Aim of the exercise –
Scanning the entries below, copy every line that contains the word "pwdshare".

Source material –
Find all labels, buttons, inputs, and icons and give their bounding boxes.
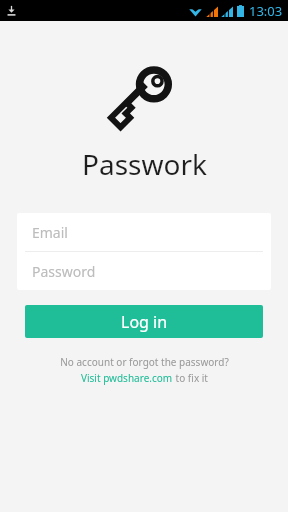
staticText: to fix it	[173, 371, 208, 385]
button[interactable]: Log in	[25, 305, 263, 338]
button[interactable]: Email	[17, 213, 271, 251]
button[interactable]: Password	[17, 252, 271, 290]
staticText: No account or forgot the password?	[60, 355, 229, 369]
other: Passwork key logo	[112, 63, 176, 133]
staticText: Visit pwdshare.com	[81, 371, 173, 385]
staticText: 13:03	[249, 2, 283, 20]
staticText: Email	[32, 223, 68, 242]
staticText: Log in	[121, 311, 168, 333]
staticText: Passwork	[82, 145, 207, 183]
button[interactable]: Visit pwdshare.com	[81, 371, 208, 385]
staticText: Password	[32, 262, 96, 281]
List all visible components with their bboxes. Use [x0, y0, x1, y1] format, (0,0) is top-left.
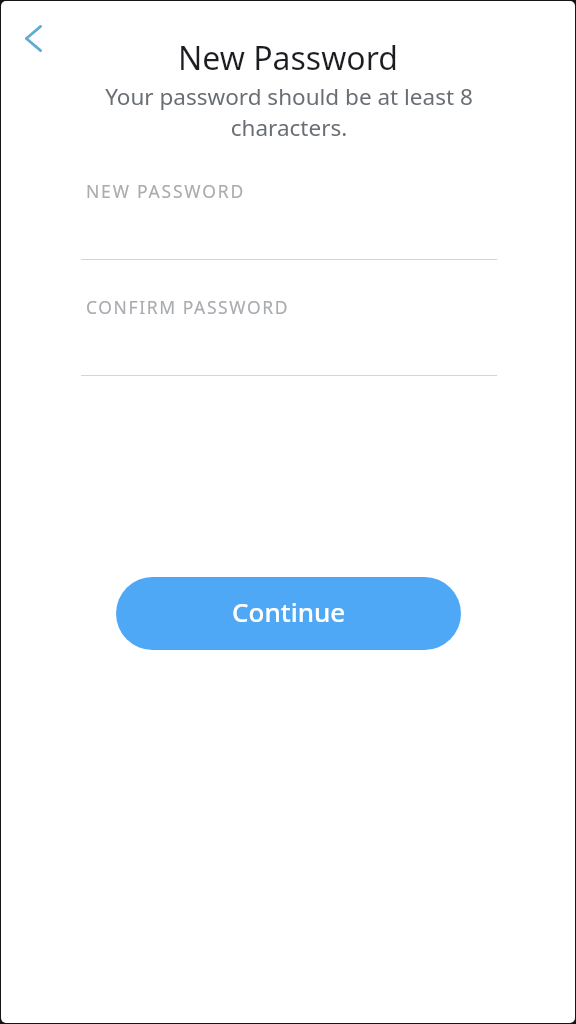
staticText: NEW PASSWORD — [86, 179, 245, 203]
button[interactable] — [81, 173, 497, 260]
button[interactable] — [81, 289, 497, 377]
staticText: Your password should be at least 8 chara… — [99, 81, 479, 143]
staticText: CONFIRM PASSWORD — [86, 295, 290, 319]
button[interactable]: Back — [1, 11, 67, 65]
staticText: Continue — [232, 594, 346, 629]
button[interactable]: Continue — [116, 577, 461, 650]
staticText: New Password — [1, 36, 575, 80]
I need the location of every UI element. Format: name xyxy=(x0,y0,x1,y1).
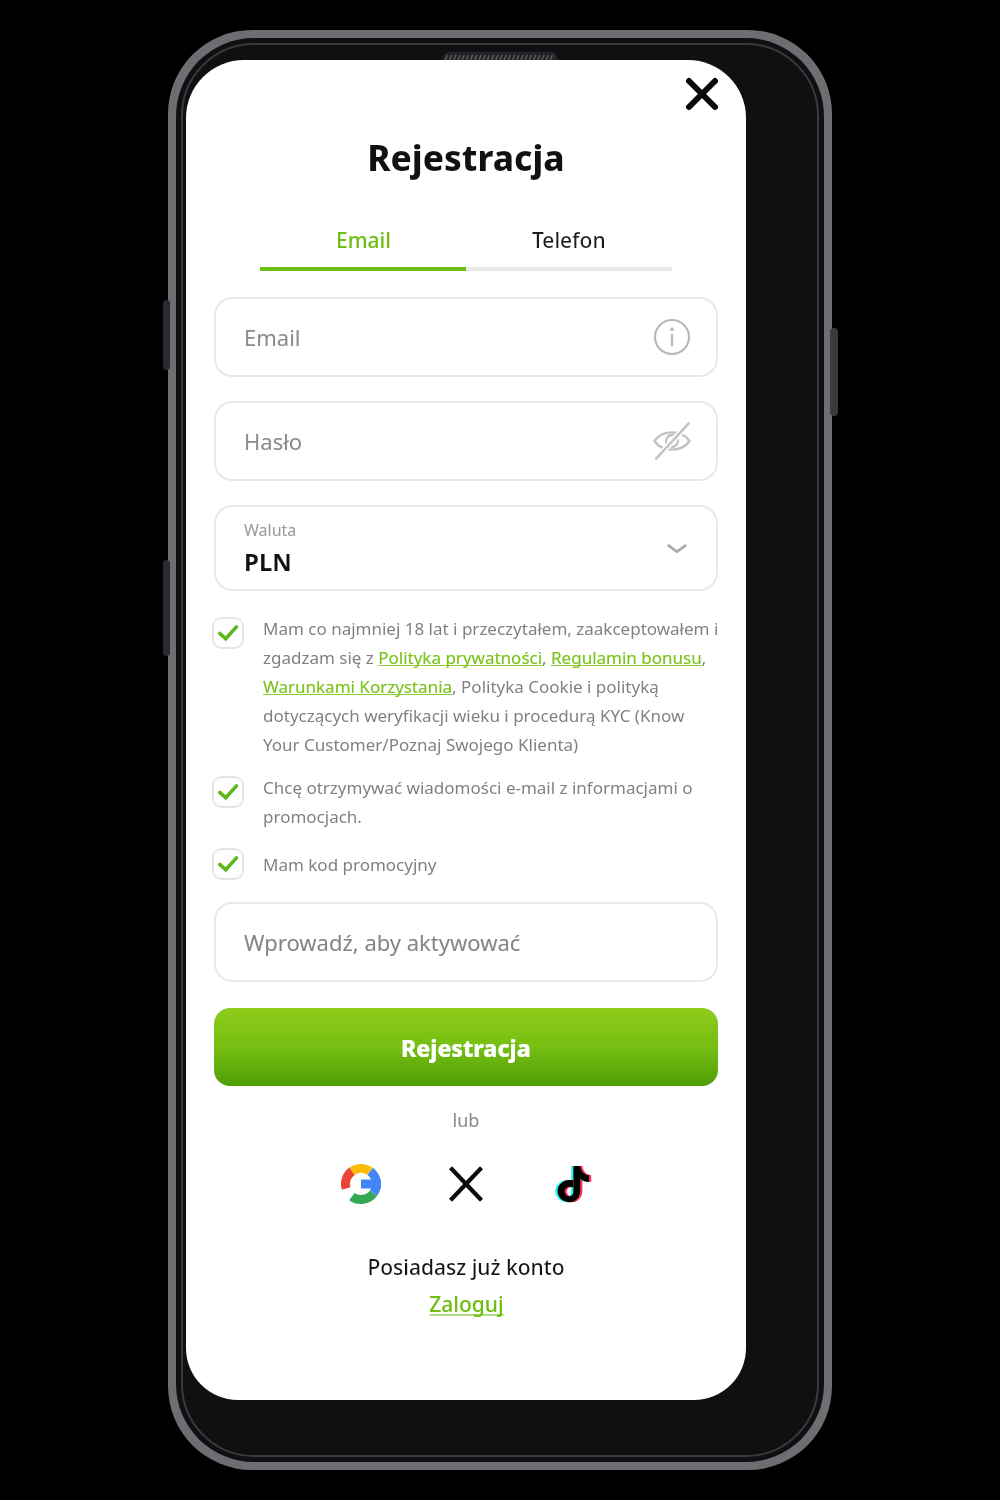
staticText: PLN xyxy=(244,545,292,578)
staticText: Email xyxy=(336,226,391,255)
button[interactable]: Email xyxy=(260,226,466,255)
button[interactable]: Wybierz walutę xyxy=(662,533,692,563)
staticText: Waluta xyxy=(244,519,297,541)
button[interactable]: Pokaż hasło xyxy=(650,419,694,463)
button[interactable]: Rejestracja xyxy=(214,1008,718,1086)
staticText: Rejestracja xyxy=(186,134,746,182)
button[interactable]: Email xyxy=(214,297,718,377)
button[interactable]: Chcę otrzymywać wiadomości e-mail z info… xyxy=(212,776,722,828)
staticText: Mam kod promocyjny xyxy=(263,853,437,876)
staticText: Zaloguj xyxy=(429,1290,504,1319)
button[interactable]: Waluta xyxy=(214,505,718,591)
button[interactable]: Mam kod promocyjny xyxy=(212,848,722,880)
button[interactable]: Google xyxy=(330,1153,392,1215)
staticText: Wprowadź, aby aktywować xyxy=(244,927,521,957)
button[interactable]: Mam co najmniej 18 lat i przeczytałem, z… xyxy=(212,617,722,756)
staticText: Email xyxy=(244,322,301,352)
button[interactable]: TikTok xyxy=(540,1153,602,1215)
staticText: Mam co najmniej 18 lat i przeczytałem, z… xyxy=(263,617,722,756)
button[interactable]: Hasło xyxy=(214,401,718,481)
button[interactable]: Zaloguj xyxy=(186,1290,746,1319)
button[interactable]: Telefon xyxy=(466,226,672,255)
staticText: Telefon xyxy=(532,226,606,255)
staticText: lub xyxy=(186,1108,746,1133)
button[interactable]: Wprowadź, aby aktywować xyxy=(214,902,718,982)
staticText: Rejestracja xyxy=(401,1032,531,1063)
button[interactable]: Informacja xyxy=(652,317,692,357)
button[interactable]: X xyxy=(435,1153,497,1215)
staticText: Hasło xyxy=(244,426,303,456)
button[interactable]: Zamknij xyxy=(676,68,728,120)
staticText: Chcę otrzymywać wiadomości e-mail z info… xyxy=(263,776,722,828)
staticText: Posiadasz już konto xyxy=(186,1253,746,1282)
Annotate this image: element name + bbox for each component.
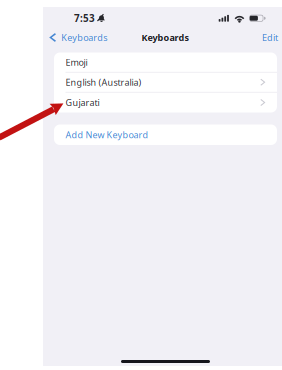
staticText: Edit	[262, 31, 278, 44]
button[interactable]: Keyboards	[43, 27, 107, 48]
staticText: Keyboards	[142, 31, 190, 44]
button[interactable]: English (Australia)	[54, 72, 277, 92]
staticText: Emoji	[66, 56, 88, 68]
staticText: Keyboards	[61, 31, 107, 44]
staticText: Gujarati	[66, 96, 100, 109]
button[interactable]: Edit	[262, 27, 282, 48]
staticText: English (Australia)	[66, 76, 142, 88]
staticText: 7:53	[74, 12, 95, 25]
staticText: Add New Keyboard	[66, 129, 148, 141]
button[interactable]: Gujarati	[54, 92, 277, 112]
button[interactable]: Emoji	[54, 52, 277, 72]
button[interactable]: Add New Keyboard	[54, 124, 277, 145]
...
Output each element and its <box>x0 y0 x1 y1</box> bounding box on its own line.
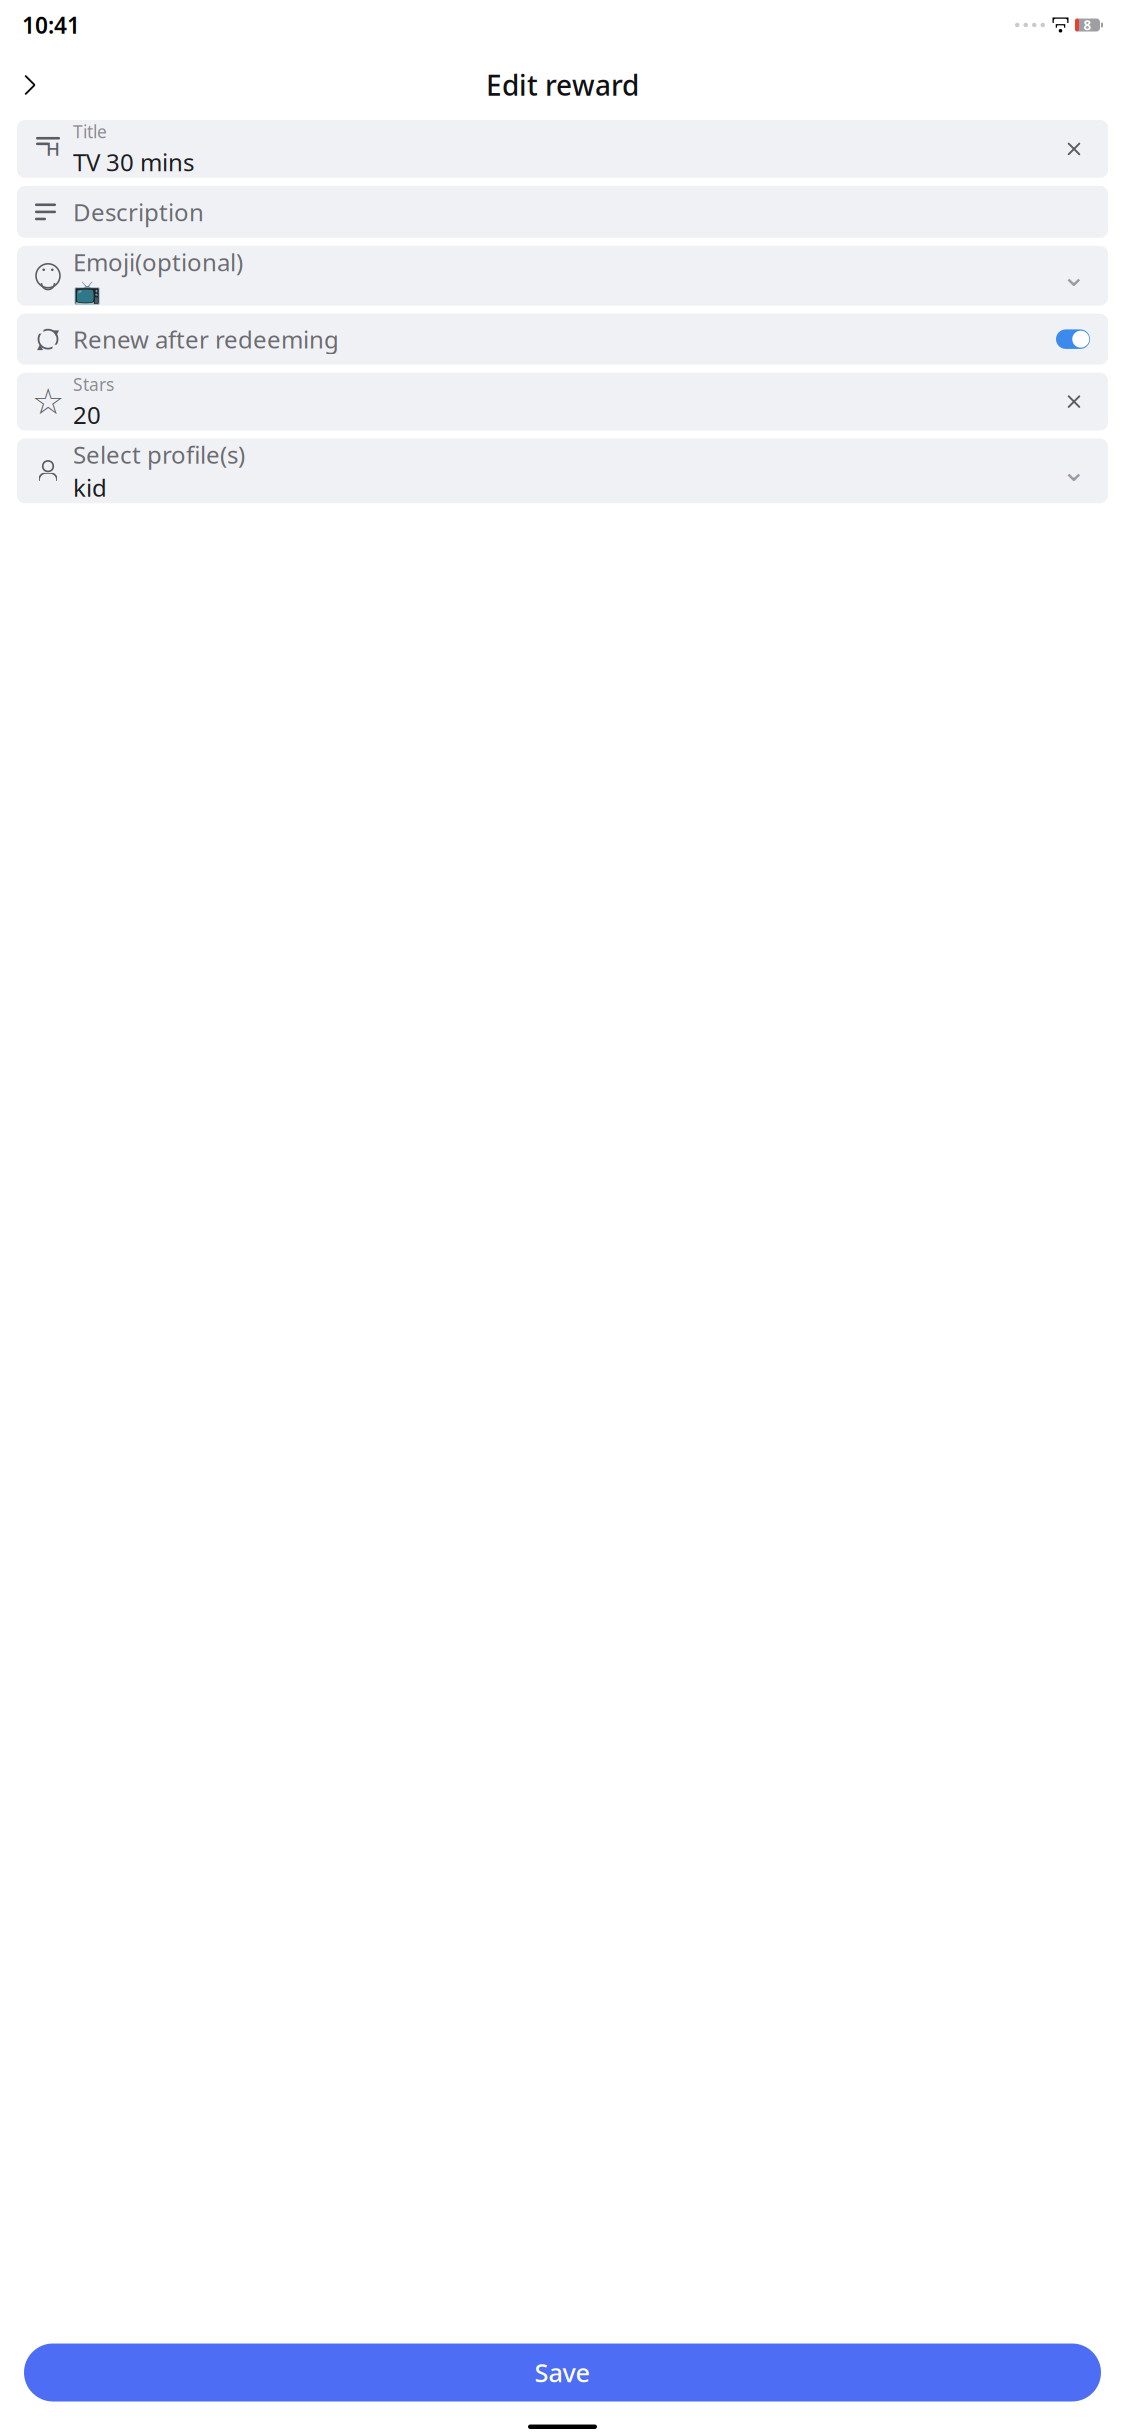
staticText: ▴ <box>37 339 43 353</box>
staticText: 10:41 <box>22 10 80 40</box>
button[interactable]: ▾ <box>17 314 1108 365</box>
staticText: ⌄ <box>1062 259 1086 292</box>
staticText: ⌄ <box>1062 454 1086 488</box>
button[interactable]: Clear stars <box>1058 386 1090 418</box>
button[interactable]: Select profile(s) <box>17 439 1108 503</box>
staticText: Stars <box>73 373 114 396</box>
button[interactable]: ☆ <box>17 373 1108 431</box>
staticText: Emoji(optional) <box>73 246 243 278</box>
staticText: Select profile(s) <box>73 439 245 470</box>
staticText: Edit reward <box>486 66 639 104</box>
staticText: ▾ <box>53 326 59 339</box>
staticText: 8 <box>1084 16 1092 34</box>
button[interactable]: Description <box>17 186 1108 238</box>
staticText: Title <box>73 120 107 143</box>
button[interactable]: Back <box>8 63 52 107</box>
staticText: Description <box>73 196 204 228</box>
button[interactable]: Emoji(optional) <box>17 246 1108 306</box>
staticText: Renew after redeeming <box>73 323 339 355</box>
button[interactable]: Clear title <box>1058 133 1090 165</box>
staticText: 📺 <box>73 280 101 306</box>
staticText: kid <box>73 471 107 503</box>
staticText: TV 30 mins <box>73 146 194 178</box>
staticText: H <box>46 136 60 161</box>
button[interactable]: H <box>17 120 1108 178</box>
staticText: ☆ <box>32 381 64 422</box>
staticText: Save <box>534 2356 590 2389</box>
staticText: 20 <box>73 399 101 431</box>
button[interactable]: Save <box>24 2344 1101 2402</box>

Response area –
staticText: Visit pwdshare.com	[81, 371, 173, 385]
button[interactable]: Visit pwdshare.com	[81, 371, 208, 385]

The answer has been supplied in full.